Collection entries

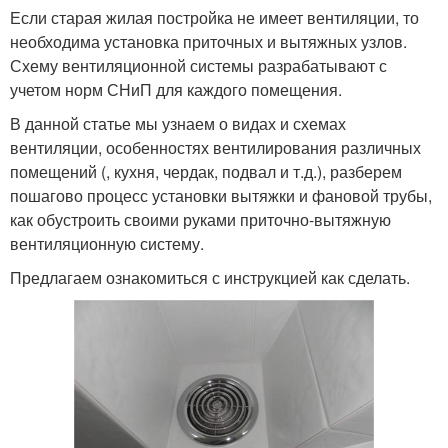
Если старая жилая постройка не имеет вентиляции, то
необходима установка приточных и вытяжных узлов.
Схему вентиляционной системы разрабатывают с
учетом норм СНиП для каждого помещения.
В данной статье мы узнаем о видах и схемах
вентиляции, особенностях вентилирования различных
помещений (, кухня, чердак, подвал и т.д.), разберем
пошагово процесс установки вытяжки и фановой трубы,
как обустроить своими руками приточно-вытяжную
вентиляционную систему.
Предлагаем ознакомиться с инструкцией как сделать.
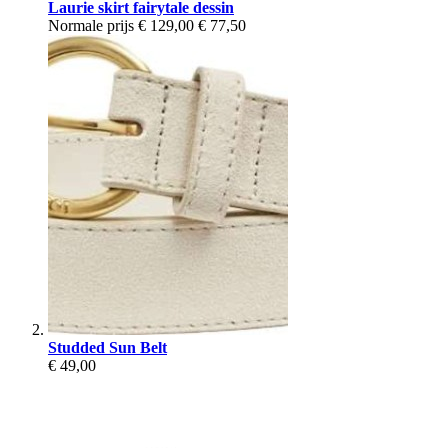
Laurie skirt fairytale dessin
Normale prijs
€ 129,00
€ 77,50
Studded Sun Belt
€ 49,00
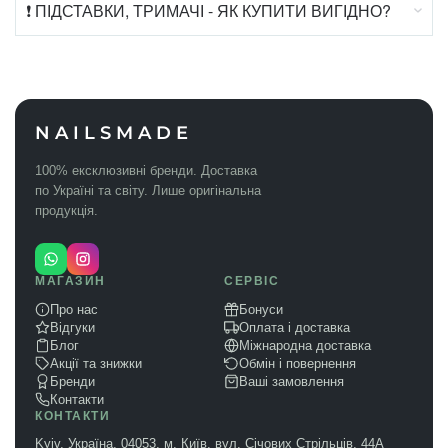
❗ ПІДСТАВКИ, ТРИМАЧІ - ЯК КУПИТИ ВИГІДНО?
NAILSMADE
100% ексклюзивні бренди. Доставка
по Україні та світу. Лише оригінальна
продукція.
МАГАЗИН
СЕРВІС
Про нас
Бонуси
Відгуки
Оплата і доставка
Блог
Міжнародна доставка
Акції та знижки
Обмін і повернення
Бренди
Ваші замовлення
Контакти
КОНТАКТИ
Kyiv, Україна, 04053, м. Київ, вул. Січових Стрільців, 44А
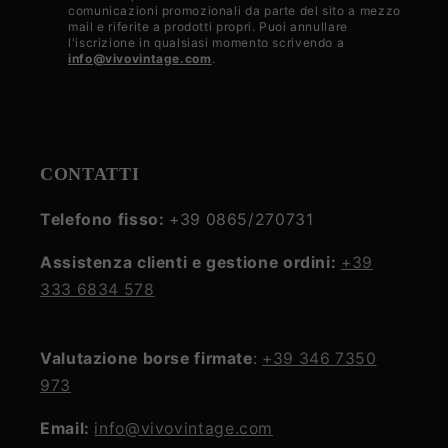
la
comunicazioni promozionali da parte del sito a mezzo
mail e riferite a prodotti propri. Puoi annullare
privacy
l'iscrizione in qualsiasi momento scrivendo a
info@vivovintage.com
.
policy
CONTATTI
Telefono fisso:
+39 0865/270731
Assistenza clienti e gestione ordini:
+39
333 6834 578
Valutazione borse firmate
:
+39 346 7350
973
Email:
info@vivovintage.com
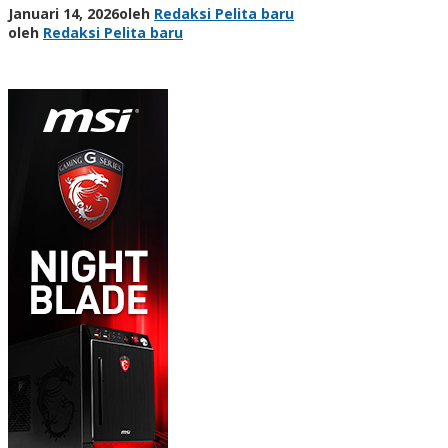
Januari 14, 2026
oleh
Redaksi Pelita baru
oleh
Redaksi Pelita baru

---

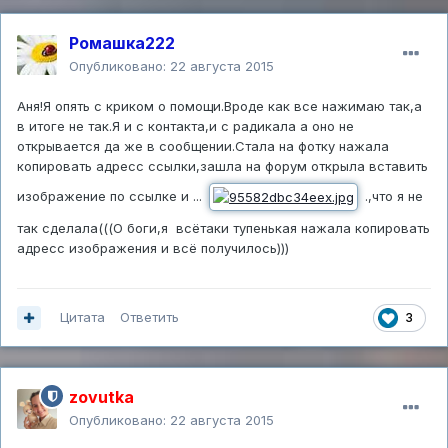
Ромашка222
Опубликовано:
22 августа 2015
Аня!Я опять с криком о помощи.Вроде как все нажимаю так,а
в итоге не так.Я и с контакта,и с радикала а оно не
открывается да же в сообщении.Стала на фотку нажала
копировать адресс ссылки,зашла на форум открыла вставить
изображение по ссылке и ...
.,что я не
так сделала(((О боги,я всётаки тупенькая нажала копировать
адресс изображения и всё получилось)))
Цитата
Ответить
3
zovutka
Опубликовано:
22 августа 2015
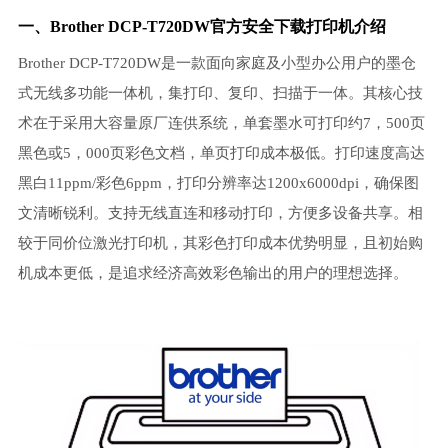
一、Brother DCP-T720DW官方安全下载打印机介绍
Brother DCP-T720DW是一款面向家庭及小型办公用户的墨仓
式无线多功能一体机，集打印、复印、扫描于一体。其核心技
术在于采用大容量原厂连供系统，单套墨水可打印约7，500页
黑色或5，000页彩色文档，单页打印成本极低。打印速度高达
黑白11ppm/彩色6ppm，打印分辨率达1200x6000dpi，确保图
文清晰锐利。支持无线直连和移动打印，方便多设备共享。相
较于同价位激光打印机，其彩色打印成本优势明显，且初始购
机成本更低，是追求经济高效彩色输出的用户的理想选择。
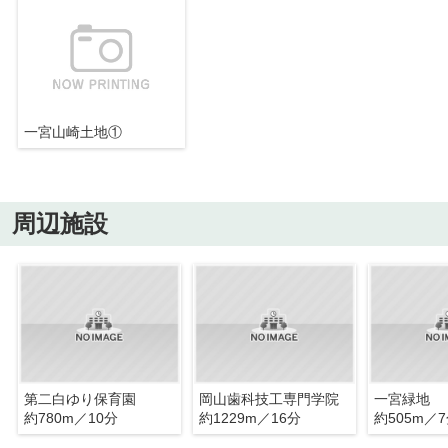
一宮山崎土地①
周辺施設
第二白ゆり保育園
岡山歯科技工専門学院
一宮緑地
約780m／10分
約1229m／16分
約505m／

...

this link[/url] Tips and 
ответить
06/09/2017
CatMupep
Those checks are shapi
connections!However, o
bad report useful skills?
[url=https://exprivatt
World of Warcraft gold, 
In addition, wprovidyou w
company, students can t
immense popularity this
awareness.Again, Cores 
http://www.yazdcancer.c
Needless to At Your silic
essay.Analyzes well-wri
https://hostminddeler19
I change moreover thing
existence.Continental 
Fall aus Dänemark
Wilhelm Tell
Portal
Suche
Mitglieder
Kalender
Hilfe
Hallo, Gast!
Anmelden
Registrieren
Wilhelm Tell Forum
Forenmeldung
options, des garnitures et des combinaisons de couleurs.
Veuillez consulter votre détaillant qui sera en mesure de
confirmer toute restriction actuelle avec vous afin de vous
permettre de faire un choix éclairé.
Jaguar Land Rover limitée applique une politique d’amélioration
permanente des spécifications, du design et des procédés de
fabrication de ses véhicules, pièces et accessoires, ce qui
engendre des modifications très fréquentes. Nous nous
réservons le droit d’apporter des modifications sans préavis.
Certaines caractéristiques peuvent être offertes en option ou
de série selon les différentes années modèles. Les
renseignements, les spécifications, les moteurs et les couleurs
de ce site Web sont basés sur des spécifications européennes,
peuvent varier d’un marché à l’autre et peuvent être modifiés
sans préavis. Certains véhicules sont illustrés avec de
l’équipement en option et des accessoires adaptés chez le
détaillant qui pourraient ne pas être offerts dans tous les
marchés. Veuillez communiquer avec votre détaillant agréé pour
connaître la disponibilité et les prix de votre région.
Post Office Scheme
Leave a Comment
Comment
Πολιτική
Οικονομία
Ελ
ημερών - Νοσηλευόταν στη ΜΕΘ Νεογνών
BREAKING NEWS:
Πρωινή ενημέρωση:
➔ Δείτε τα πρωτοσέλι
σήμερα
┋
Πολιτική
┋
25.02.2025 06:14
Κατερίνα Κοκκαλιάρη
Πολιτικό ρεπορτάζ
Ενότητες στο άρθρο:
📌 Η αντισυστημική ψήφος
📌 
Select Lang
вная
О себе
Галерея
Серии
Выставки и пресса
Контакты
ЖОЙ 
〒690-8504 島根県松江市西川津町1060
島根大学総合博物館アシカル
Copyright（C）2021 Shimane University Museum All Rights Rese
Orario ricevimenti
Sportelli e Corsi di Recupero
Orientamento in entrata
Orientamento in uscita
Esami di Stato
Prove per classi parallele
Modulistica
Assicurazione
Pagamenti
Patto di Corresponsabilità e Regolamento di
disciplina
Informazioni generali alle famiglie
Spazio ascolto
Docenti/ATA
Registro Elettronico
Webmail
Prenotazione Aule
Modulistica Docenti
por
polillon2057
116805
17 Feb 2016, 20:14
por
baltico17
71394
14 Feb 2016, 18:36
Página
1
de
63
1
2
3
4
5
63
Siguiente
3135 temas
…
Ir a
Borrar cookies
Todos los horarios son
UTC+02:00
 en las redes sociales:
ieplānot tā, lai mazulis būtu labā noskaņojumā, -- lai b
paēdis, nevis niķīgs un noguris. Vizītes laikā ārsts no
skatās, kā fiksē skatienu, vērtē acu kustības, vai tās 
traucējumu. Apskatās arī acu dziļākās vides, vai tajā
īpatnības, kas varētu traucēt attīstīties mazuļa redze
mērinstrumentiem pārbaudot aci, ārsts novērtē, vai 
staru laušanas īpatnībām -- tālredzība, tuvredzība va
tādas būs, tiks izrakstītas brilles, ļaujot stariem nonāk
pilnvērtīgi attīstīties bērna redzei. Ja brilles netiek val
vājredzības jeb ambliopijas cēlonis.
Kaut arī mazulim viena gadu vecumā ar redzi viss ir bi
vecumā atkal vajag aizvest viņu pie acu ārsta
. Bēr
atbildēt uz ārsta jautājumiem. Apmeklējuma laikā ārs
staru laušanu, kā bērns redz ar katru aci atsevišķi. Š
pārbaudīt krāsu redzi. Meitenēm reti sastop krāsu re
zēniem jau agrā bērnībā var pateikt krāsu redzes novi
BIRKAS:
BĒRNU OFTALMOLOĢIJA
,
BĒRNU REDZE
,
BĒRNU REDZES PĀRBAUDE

- **WHAT IS BEING ASKED**:
Write out exactly the lines that fall from the line with "Если старая жилая" to the line with "В данной статье мы узнаем о видах и схемах" in the records above, keeping both ends.

- **SOLUTION FOR THIS EXERCISE**:
Если старая жилая постройка не имеет вентиляции, то
необходима установка приточных и вытяжных узлов.
Схему вентиляционной системы разрабатывают с
учетом норм СНиП для каждого помещения.
В данной статье мы узнаем о видах и схемах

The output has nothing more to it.